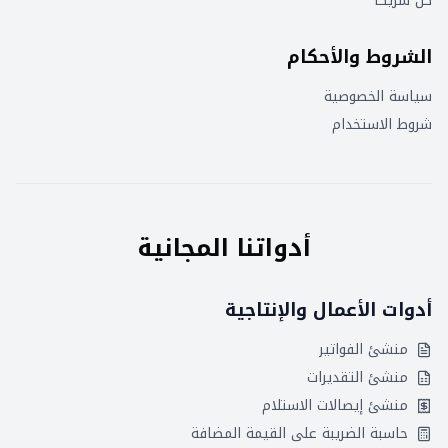
كن شريكاً
الشروط والأحكام
سياسة الخصوصية
شروط الاستخدام
أدواتنا المجانية
أدوات الأعمال والإنتاجية
منشئ الفواتير
منشئ التقديرات
منشئ إيصالات الاستلام
حاسبة الضريبة على القيمة المضافة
——
Among the entries above, how many lines hold the string "منشئ"? Answer with the bare number.

3